MATERIAL FOR THE TASK: Begin

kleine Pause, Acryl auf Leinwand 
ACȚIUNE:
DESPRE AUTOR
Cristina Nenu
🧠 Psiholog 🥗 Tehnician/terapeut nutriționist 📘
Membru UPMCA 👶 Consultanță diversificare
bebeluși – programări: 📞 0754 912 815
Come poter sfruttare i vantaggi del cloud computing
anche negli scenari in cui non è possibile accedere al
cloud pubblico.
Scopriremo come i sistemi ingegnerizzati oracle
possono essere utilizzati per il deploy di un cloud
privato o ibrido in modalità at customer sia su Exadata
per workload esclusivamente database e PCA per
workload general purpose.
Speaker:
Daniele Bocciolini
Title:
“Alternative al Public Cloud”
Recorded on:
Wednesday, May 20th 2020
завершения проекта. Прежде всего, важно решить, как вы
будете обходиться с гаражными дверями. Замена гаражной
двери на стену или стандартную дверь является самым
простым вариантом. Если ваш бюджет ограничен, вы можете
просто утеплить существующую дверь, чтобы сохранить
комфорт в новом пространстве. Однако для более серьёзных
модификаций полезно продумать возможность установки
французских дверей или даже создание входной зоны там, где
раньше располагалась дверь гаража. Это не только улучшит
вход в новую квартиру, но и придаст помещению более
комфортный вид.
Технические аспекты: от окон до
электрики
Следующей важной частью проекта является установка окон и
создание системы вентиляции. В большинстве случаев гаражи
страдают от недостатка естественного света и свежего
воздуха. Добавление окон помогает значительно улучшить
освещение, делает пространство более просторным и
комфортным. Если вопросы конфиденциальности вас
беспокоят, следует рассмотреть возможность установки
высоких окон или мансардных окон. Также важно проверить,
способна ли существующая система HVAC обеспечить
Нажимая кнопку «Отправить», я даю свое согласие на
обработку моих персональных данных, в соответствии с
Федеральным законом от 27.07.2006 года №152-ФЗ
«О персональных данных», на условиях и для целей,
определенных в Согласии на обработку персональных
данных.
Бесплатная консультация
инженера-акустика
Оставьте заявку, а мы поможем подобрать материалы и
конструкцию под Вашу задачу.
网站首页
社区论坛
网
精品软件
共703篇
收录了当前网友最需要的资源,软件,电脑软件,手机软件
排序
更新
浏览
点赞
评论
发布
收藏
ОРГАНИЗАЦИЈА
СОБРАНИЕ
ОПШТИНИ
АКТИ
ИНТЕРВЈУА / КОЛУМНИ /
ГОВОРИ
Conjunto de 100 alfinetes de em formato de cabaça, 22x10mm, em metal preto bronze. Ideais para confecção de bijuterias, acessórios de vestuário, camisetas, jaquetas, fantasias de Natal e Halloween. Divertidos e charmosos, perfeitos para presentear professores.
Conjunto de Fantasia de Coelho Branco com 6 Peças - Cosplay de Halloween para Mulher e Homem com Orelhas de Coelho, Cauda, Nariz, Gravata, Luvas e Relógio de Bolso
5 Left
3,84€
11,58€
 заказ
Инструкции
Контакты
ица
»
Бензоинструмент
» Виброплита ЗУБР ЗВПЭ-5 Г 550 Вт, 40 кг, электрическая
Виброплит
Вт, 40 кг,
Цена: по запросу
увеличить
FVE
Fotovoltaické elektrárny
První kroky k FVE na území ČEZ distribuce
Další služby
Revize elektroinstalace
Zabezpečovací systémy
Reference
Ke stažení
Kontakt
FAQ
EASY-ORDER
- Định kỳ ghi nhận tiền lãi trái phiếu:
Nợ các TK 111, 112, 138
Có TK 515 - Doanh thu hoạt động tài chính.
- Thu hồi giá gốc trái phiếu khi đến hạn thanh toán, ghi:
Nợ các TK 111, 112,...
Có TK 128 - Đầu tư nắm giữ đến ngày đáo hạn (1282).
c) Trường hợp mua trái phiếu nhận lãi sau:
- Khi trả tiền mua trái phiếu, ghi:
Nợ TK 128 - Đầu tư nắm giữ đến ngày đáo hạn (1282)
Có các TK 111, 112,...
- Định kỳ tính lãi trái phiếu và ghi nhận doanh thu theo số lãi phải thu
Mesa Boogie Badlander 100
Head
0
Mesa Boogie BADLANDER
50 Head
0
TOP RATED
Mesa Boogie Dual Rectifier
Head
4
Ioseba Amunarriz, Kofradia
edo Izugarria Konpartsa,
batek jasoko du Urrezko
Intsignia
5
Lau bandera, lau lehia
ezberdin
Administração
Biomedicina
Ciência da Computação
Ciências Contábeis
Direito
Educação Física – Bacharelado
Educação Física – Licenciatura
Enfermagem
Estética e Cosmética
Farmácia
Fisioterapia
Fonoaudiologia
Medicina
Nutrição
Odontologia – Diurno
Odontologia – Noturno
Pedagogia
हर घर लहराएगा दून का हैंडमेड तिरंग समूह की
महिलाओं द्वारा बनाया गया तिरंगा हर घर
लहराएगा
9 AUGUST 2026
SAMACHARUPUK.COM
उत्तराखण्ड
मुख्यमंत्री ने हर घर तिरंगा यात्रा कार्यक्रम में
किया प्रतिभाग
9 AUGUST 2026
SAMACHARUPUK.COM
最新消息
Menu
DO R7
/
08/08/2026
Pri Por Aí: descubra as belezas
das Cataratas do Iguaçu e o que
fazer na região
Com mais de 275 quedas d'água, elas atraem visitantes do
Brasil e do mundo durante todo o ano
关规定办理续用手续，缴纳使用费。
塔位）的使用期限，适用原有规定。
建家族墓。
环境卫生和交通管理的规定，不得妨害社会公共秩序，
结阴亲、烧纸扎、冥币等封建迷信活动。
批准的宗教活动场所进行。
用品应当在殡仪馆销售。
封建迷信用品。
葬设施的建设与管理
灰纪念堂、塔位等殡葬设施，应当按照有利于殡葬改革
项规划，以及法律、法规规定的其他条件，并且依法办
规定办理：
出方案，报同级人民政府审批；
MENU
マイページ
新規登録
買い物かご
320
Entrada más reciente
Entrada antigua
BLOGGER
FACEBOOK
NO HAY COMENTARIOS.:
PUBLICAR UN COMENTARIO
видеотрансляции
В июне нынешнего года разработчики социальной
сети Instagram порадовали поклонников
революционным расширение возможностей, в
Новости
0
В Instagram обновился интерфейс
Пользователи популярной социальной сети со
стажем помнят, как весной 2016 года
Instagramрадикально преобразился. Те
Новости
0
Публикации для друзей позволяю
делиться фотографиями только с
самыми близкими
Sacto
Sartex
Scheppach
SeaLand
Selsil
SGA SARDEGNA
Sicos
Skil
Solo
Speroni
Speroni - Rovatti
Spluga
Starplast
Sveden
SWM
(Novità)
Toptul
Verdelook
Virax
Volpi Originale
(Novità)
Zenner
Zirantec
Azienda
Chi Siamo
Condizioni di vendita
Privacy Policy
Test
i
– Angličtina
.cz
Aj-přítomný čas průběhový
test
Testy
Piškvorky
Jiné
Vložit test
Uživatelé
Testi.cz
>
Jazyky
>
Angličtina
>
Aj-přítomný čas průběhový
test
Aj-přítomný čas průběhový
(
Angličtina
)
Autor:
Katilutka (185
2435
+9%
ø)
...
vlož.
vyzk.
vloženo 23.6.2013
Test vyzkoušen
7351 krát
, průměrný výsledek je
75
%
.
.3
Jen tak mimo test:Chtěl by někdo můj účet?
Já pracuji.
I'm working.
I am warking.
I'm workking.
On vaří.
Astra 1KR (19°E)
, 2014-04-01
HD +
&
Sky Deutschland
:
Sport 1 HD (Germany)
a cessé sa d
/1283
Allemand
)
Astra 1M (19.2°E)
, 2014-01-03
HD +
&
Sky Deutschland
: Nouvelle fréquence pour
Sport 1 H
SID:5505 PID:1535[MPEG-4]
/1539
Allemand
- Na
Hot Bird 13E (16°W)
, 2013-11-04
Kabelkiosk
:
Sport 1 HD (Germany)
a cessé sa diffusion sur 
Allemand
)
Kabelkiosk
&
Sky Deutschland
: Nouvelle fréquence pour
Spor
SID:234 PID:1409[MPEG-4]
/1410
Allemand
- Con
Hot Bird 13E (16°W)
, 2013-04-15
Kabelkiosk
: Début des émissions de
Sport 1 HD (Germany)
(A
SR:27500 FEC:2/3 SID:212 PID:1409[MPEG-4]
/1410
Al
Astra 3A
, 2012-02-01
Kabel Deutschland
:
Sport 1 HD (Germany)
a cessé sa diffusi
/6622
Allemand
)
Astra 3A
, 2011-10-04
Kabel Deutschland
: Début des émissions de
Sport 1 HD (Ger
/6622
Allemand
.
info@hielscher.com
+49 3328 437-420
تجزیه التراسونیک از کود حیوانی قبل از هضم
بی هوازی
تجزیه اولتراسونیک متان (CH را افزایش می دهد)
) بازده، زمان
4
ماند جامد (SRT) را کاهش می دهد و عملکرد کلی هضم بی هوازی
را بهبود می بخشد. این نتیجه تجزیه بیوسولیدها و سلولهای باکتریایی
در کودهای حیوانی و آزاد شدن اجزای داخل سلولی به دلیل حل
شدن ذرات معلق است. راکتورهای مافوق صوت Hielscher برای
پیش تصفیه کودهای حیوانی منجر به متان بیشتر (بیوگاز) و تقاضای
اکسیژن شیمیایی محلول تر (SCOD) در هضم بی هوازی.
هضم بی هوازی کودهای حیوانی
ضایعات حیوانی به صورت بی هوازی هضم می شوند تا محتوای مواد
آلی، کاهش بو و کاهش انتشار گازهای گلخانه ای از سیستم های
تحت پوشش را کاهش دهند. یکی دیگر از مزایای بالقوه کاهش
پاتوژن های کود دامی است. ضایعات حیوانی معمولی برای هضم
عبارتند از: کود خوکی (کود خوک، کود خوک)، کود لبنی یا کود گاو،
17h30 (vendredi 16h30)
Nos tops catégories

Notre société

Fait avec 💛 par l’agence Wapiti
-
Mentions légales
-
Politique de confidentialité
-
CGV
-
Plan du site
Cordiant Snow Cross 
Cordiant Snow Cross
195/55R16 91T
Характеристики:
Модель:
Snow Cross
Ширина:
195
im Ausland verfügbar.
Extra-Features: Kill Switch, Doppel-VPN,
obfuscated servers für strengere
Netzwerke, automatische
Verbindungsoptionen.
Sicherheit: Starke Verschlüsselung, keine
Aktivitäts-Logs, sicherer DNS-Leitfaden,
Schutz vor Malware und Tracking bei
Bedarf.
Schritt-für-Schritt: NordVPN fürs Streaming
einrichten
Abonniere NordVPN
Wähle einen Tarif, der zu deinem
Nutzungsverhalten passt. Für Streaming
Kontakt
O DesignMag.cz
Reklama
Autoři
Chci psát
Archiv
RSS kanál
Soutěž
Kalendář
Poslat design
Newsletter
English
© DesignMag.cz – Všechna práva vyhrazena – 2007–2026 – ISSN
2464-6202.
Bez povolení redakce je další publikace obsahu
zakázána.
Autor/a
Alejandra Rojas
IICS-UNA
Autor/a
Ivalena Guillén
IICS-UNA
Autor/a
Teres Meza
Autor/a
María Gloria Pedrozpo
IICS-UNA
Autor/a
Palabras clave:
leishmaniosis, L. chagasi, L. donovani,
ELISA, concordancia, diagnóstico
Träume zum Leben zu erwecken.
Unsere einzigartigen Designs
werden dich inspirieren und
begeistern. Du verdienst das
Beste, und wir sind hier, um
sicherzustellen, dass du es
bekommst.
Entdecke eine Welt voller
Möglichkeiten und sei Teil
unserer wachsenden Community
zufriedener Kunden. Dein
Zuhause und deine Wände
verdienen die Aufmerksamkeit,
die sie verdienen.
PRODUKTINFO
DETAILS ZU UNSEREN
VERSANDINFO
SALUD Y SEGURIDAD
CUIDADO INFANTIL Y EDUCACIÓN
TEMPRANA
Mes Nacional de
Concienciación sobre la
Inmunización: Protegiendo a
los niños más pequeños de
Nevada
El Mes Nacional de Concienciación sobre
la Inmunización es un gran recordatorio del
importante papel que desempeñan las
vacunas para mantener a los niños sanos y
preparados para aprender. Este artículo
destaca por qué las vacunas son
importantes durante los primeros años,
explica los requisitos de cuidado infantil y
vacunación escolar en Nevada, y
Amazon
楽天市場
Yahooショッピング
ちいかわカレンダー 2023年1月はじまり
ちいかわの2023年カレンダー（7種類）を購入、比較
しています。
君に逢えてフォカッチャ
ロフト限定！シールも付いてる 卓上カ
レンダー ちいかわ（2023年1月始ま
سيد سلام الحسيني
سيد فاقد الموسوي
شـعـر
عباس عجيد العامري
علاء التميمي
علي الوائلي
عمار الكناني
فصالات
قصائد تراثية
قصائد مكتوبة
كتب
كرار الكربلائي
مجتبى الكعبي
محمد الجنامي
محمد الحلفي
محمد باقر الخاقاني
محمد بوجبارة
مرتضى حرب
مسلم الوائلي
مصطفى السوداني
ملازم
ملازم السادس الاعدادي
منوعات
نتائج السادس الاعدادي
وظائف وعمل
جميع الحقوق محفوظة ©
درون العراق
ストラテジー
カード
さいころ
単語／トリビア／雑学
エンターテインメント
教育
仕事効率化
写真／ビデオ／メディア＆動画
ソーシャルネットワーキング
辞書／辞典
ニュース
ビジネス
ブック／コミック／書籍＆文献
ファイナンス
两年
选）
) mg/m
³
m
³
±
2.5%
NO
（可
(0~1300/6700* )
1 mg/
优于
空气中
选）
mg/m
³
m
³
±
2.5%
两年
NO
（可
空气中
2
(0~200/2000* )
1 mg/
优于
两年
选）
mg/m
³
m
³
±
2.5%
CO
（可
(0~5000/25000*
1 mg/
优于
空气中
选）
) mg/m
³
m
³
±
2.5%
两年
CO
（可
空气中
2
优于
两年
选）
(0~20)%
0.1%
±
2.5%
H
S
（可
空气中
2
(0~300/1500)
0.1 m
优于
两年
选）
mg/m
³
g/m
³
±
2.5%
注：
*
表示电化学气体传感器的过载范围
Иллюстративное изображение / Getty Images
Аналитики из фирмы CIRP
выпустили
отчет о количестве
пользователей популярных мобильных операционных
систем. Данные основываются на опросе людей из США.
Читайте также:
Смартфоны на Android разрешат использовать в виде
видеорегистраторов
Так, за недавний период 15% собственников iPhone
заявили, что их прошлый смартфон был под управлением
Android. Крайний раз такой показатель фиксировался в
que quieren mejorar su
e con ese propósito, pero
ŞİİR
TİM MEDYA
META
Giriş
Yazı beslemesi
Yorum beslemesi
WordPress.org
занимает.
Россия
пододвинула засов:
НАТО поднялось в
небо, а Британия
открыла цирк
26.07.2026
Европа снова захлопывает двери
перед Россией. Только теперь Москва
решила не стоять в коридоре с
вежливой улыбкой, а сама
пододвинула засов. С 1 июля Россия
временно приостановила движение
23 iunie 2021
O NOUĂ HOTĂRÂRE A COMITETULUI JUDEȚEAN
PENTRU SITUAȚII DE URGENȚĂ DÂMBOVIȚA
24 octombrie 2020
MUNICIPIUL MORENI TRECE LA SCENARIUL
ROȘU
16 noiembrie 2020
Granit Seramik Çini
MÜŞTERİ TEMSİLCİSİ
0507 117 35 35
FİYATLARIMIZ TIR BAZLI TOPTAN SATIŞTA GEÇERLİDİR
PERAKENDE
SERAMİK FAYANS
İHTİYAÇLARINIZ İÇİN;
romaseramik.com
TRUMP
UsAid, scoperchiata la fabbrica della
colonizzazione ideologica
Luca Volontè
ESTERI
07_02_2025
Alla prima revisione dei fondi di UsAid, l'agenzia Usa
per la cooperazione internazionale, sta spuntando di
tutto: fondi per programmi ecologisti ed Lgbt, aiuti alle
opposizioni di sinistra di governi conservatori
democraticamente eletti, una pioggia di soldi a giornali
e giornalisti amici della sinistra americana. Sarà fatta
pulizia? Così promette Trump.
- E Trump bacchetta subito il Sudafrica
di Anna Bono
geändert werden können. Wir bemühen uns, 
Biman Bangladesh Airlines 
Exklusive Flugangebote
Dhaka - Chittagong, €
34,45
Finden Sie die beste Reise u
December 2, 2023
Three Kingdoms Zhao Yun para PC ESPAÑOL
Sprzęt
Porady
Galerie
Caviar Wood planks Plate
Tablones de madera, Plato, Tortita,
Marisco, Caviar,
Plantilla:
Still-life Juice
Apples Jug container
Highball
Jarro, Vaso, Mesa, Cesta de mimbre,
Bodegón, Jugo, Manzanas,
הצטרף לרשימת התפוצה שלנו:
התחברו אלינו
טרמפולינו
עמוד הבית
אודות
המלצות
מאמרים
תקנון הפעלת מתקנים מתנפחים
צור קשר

MATERIAL FOR THE TASK: End

> [WHAT IS NEEDED]: Every line in the records above that contains the word "данных" is to be copied out.

> [EXERCISE ANSWER]:
обработку моих персональных данных, в соответствии с
«О персональных данных», на условиях и для целей,
данных.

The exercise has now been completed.